Она сама хотела сказать больше. Но понимала, что этого нельзя делать, потому что он должен прокладывать путь. Ей хотелось говорить о том, как оба они воспринимают все. Но ей мешало его нежелание говорить обычными словами. Он отверг бы обычные выражения, потому что боялся их и относился к ним недоверчиво, а она только ими и владела по-английски. Она теперь обнаружила это. Даже для того, чтобы побеседовать содержательно о самых простых фактах, ей пришлось бы говорить обиняками, избегая словесных штампов, к которым он относился недоверчиво. И все-таки ей хотелось сказать побольше, узнать еще что-нибудь о них обоих.

— Мы слишком мало спорим, — торопливо сказала она.

Он засмеялся, поняв, что она хочет сказать и что чувствует. Он попробовал пойти ей навстречу и выразить ей свое собственное чувство.

— Нужно время, — сказал он. — Это придет.

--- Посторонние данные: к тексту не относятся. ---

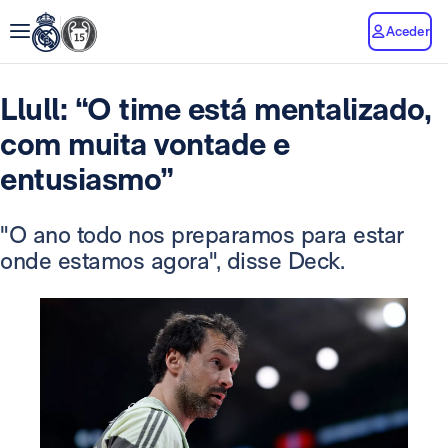
Aceder
Llull: “O time está mentalizado,
com muita vontade e
entusiasmo”
"O ano todo nos preparamos para estar
onde estamos agora", disse Deck.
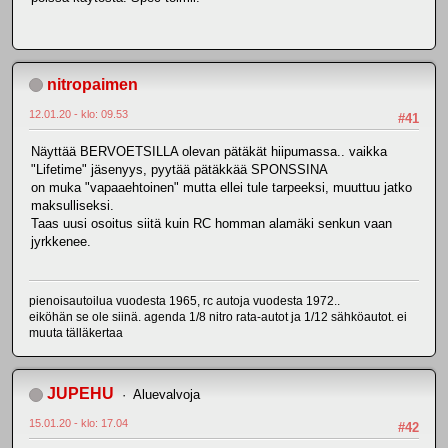
nitropaimen
12.01.20 - klo: 09.53
#41
Näyttää BERVOETSILLA olevan pätäkät hiipumassa.. vaikka
"Lifetime" jäsenyys, pyytää pätäkkää SPONSSINA
on muka "vapaaehtoinen" mutta ellei tule tarpeeksi, muuttuu jatko
maksulliseksi.
Taas uusi osoitus siitä kuin RC homman alamäki senkun vaan
jyrkkenee.
pienoisautoilua vuodesta 1965, rc autoja vuodesta 1972..
eiköhän se ole siinä. agenda 1/8 nitro rata-autot ja 1/12 sähköautot. ei
muuta tälläkertaa
JUPEHU
Aluevalvoja
15.01.20 - klo: 17.04
#42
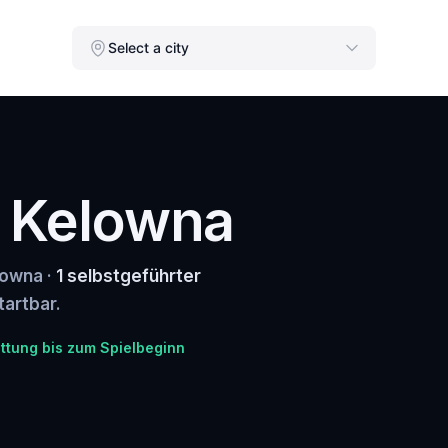
Select a city
n Kelowna
lowna ·
1 selbstgeführter
tartbar.
ttung bis zum Spielbeginn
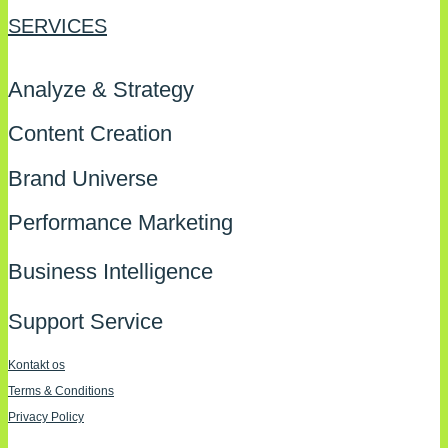
SERVICES
Analyze & Strategy
Content Creation
Brand Universe
Performance Marketing
Business Intelligence
Support Service
Kontakt os
Terms & Conditions
Privacy Policy
Imprint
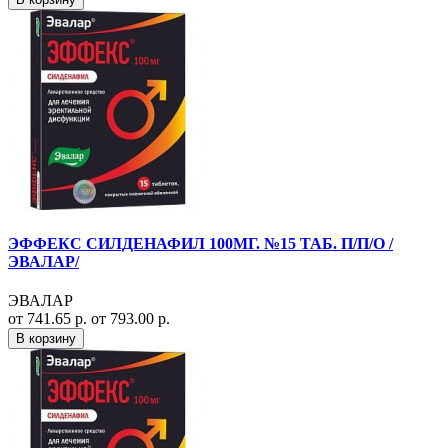
ЭФФЕКС СИЛДЕНАФИЛ 100МГ. №15 ТАБ. П/П/О /
ЭВАЛАР/
ЭВАЛАР
от 741.65 р.
от 793.00 р.
В корзину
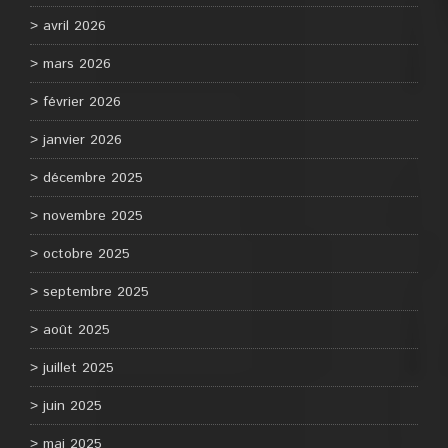
avril 2026
mars 2026
février 2026
janvier 2026
décembre 2025
novembre 2025
octobre 2025
septembre 2025
août 2025
juillet 2025
juin 2025
mai 2025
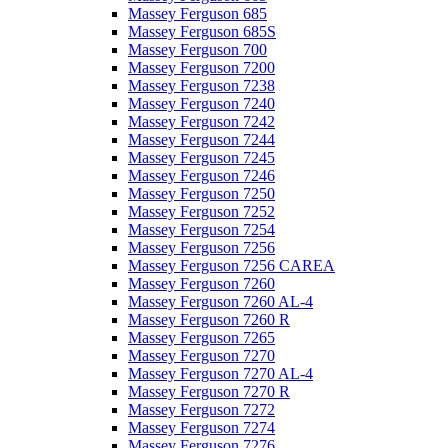
Massey Ferguson 685
Massey Ferguson 685S
Massey Ferguson 700
Massey Ferguson 7200
Massey Ferguson 7238
Massey Ferguson 7240
Massey Ferguson 7242
Massey Ferguson 7244
Massey Ferguson 7245
Massey Ferguson 7246
Massey Ferguson 7250
Massey Ferguson 7252
Massey Ferguson 7254
Massey Ferguson 7256
Massey Ferguson 7256 CAREA
Massey Ferguson 7260
Massey Ferguson 7260 AL-4
Massey Ferguson 7260 R
Massey Ferguson 7265
Massey Ferguson 7270
Massey Ferguson 7270 AL-4
Massey Ferguson 7270 R
Massey Ferguson 7272
Massey Ferguson 7274
Massey Ferguson 7276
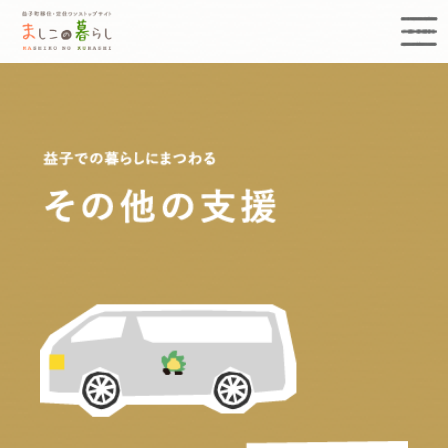
益子町移住定住ワンストップサイト まし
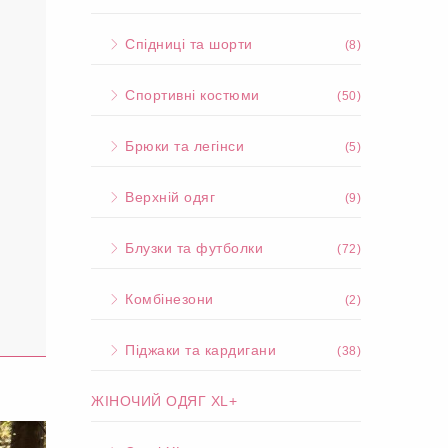
Спідниці та шорти
(8)
Спортивні костюми
(50)
Брюки та легінси
(5)
Верхній одяг
(9)
Блузки та футболки
(72)
Комбінезони
(2)
Піджаки та кардигани
(38)
ЖІНОЧИЙ ОДЯГ XL+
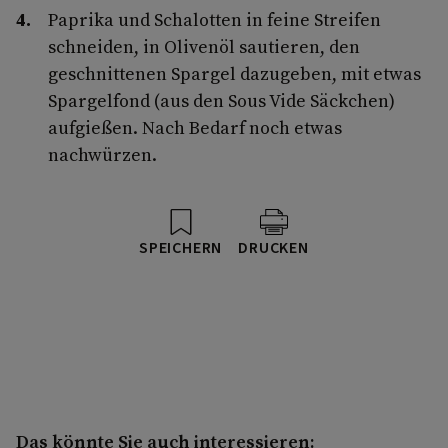
Paprika und Schalotten in feine Streifen
schneiden, in Olivenöl sautieren, den
geschnittenen Spargel dazugeben, mit etwas
Spargelfond (aus den Sous Vide Säckchen)
aufgießen. Nach Bedarf noch etwas
nachwürzen.
SPEICHERN
DRUCKEN
Das könnte Sie auch interessieren:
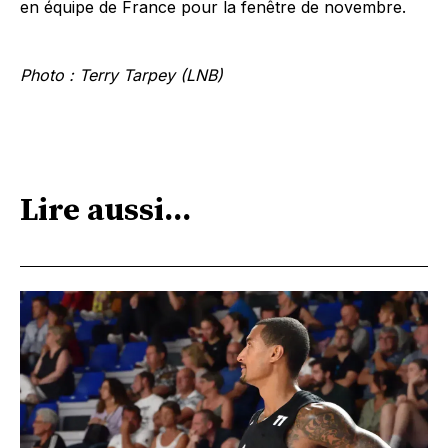
en équipe de France pour la fenêtre de novembre.
Photo : Terry Tarpey (LNB)
Lire aussi...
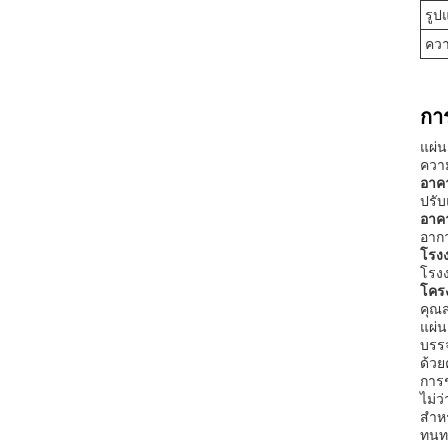
รูป
คว
กา
แผ่น
ความ
อาคา
ปรับ
อาค
อากา
โรง
โรง
โคร
คุณส
แผ่น
บรรจ
ด้วย
การช
ไม่ว
สำหร
ทนท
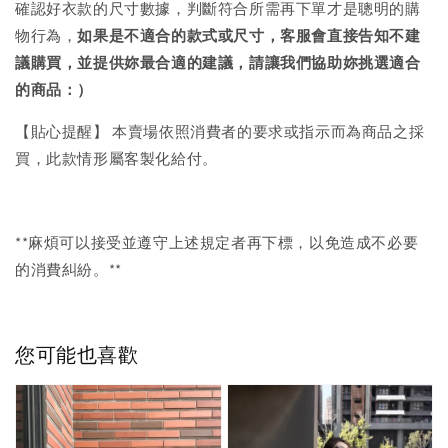
確認好衣款的尺寸數據，判斷符合所需再下單才是聰明的購
物行為，
如果是不適合的款式或尺寸，客服會直接告知不建
議購買，
並提供妳最合適的建議，請讓我們協助妳挑選適合
的商品：）
【貼心提醒】 本賣場依照消費者的要求或指示而為商品之採
買，此款情形屬客製化給付。
**麻煩可以接受並遵守上述規定者再下標，以免造成不必要
的消費糾紛。**
您可能也喜歡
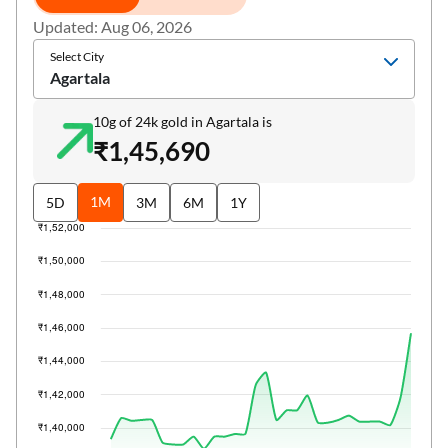
Updated: Aug 06, 2026
Select City
Agartala
10g of 24k gold in Agartala is
₹1,45,690
1M
5D
3M
6M
1Y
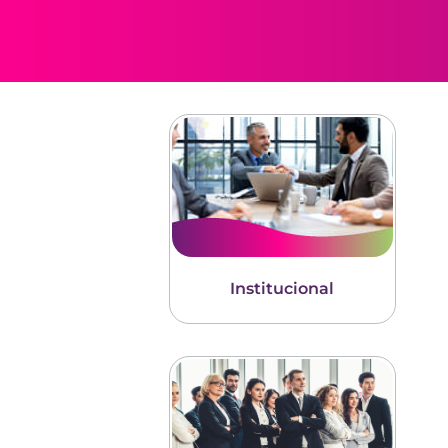
Institucional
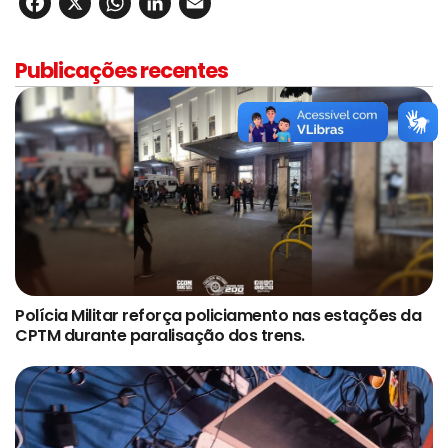
Facebook
X
WhatsApp
LinkedIn
Email
Publicações recentes
Polícia Militar reforça policiamento nas estações da
CPTM durante paralisação dos trens.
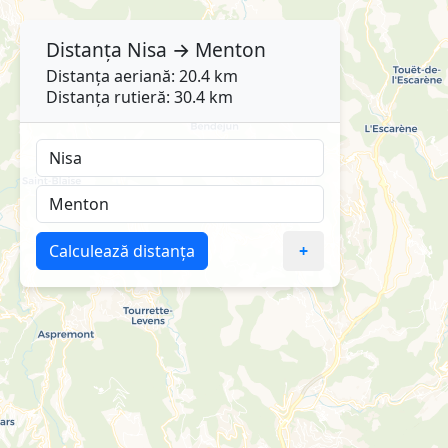
Distanța
Nisa
→
Menton
Distanța aeriană: 20.4 km
Distanța rutieră: 30.4 km
Calculează distanța
+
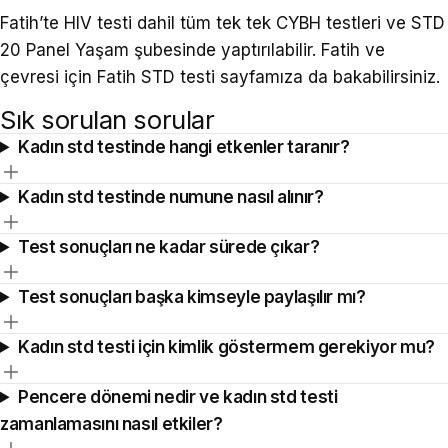
Fatih’te
HIV testi
dahil tüm tek tek CYBH testleri ve STD
20 Panel Yaşam şubesinde yaptırılabilir. Fatih ve
çevresi için
Fatih STD testi
sayfamıza da bakabilirsiniz.
Sık sorulan sorular
Kadın std testinde hangi etkenler taranır?
Kadın std testinde numune nasıl alınır?
Test sonuçları ne kadar sürede çıkar?
Test sonuçları başka kimseyle paylaşılır mı?
Kadın std testi için kimlik göstermem gerekiyor mu?
Pencere dönemi nedir ve kadın std testi
zamanlamasını nasıl etkiler?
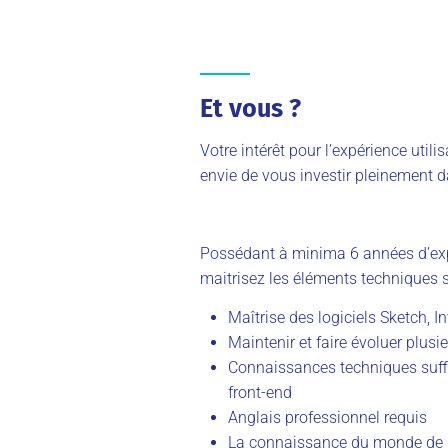
Et vous ?
Votre intérêt pour l’expérience utili
envie de vous investir pleinement 
Possédant à minima 6 années d’expé
maitrisez les éléments techniques s
Maîtrise des logiciels Sketch, 
Maintenir et faire évoluer plus
Connaissances techniques suff
front-end
Anglais professionnel requis
La connaissance du monde de l’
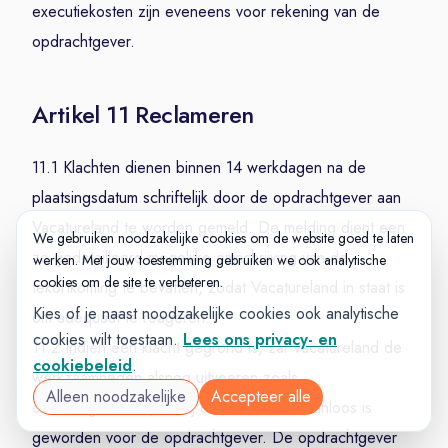
executiekosten zijn eveneens voor rekening van de
opdrachtgever.
Artikel 11 Reclameren
11.1 Klachten dienen binnen 14 werkdagen na de
plaatsingsdatum schriftelijk door de opdrachtgever aan
Vacatureland te worden gemeld. De melding dient een
We gebruiken noodzakelijke cookies om de website goed te laten
zo gedetailleerd mogelijke omschrijving van de
werken. Met jouw toestemming gebruiken we ook analytische
cookies om de site te verbeteren.
tekortkoming te bevatten, zodat Vacatureland in staat is
Kies of je naast noodzakelijke cookies ook analytische
om adequaat te reageren.
cookies wilt toestaan.
Lees ons privacy- en
11.2 Indien een klacht gegrond is, zal Vacatureland de
cookiebeleid
.
werkzaamheden alsnog uitvoeren zoals
Alleen noodzakelijke
Accepteer alle
overeengekomen, tenzij dit aantoonbaar zinloos is
geworden voor de opdrachtgever. De opdrachtgever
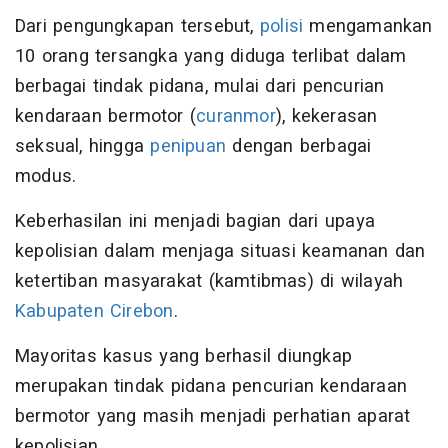
Dari pengungkapan tersebut,
polisi
mengamankan
10 orang tersangka yang diduga terlibat dalam
berbagai tindak pidana, mulai dari pencurian
kendaraan bermotor (
curanmor
), kekerasan
seksual, hingga
penipuan
dengan berbagai
modus.
Keberhasilan ini menjadi bagian dari upaya
kepolisian dalam menjaga situasi keamanan dan
ketertiban masyarakat (kamtibmas) di wilayah
Kabupaten Cirebon
.
Mayoritas kasus yang berhasil diungkap
merupakan tindak pidana pencurian kendaraan
bermotor yang masih menjadi perhatian aparat
kepolisian.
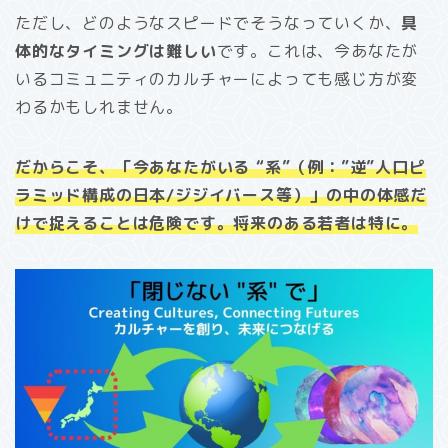
ただし、どのようなスピードでそうなっていくか、
具
体的なタイミングは難しい
です。これは、今あなたが
いるコミュニティのカルチャーによっても感じ方が変
わるかもしれません。
だからこそ、「
今
あなたがいる “系”（例：”逆”人口ピ
ラミッド構成の日本/ジジイバース等）」の中の体感だ
けで捉えることは危険です。将来のある若者は特に。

Он хотел сказать, что в зависимости от жизненных обстоятельств они будут во многом сходиться и расходиться и мало-помалу станут ближе друг к другу. Он хотел сказать, что никогда не был ни с кем близок и уклонялся от близости. И хотел просить ее быть терпеливей, потому что он не может сразу высказать все, что нужно. Он и сам мучительно желал этого. Ему не хватало того спокойствия, которое порождается духовной близостью, той уверенности друг в друге, которую приносит близость, и того физического тепла, которого он не знал, так как вырос в семье, где чувства проявлялись скупо.

— Но ведь теперь время не обычное, — сказала она.

Елена хотела сказать, что он всегда в опасности, но она не решалась заговорить об этом, если сам он не заговорит. Она подождет. Да, она подождет, пока не заговорит он. Она хотела, чтобы он уверился в ее полной преданности, — не в том непосредственном чувстве, которое их связывало, а в прочной интимной близости. Она хотела дать ему эту уверенность и сама получить от него, но она тоже не любила слов и была бессильна все это выразить… Надо подождать, подумала она.

— Мне жаль, что я плохой спорщик, — с деланной небрежностью сказал он.

Он хотел сказать, что жалеет, что не может внутренне дать себе волю так, чтобы они могли поспорить и потолковать о реальных фактах и событиях, о войне, народе, смерти, революции, о том, что происходит, о том, что он хочет уяснить себе и как думает действовать сам. Но он боялся даже самых этих слов.

— Я сама не очень владею этим искусством, — ответила она.

Она думала о том же, что и он, почти в той же последовательности, с тою разницей, что ей хотелось рассказать, как действовали ее отец и брат, и каких держались взглядов, и каких взглядов держится она сама на жизнь, на историю, на все события.